The centre’s literature and spoken word organiser, Anna Selby, said the worldwide response had been overwhelming. She said there was a real effort to open the programme up to as many people as possible, involving different languages and different genres – even moving outside.
An event featuring songwriters and rap artists, for example, might take place in the skate park, enabling people to stumble across a performance without having to directly seek it out.
Bloodaxe books, the country’s leading publisher of contemporary poetry, is planning to bring out an anthology of works by the poets who perform at the Parnassus. The company’s editor, Neil Astley, is confident of attracting a wide readership.
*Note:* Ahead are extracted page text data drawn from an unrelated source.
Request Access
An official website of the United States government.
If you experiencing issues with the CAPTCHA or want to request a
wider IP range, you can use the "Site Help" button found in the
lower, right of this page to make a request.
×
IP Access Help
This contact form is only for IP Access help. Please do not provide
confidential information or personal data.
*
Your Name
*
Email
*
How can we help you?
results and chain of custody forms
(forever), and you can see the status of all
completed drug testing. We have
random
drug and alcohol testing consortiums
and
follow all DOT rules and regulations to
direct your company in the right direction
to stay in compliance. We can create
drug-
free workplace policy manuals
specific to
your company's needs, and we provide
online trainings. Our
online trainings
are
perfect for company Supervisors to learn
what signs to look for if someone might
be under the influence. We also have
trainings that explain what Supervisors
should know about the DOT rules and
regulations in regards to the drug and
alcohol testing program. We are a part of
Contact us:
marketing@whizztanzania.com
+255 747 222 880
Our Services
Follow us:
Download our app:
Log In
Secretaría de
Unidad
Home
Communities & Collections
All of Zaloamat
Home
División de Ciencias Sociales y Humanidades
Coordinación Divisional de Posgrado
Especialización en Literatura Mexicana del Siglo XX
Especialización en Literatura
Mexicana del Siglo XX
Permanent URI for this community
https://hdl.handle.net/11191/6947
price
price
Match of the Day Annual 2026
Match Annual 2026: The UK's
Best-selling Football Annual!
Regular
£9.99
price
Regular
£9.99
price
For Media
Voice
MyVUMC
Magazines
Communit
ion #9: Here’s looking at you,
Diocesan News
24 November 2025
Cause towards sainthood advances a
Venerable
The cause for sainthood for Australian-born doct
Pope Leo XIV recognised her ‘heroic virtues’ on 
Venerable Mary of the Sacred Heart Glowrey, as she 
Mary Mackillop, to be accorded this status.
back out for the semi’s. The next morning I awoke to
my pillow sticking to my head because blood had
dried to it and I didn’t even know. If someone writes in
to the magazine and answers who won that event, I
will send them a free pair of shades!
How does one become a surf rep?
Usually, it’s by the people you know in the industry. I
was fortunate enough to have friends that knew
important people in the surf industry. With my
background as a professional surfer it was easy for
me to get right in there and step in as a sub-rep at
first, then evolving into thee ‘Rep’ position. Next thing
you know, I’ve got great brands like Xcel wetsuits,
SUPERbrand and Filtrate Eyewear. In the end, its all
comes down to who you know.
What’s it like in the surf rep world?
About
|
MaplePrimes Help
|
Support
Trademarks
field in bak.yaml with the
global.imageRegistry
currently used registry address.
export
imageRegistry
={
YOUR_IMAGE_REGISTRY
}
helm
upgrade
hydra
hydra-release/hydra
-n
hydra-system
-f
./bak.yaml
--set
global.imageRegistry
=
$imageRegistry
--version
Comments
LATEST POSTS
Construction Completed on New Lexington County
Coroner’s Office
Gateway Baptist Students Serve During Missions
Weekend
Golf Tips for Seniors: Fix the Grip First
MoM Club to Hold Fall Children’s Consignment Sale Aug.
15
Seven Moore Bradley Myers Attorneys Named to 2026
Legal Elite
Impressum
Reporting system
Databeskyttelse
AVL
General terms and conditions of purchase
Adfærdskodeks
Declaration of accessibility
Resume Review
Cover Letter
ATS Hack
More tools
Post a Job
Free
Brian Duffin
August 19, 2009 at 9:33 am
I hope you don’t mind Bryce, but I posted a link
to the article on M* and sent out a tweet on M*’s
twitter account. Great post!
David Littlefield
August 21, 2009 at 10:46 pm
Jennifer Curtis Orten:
He has published a series of anthologies since 2002 which have sold hundreds of thousands of copies, reaching people outside the usual dedicated poetry readership.
“People even write in to say how much it means to them and connects to their lives”, he says – and by experiencing an emotional connection with the work, they are encouraged to pick up other books by the featured poets.
Despite a series of funding cutbacks, initiatives like Poetry Live have been able to offer thousands GCSE students in England and Wales the chance to hear the contemporary poets featured on the curriculum reading their works live on stage – with the chance to ask questions and get advice on writing poetry of their own.
It’s all evolving in very exciting ways. Anna Selby, Southbank Centre
“The problem is keeping their attention once they’ve left school”, says Astley – but there’s certainly plenty of enthusiasm for the more imaginative forms of the art. Judith Palmer from the Poetry Society, said entries for their National Poetry Competition have shot up 61 per cent over the last three years – while entries for the Foyle Young Poet of the Year contest rose even more.
Anecdotally, Judith Palmer says the number of poetry gigs and events around the country has also soared, with a hugely diverse range of offerings, from the very erudite to far more youthful and buoyant events.
And from Anna Selby, a reminder that the likes of hip-hop and poetry slam nights are just modern reincarnations of something far more traditional. “If you look back”, she says, “there were bards and story tellers and ballads, and then the shamans and philosophical poets. It’s all evolving in very exciting ways, but it’s basically the same three categories that we’ve had for centuries”.
Not a dying art, then, but one that is constantly finding new ways to survive.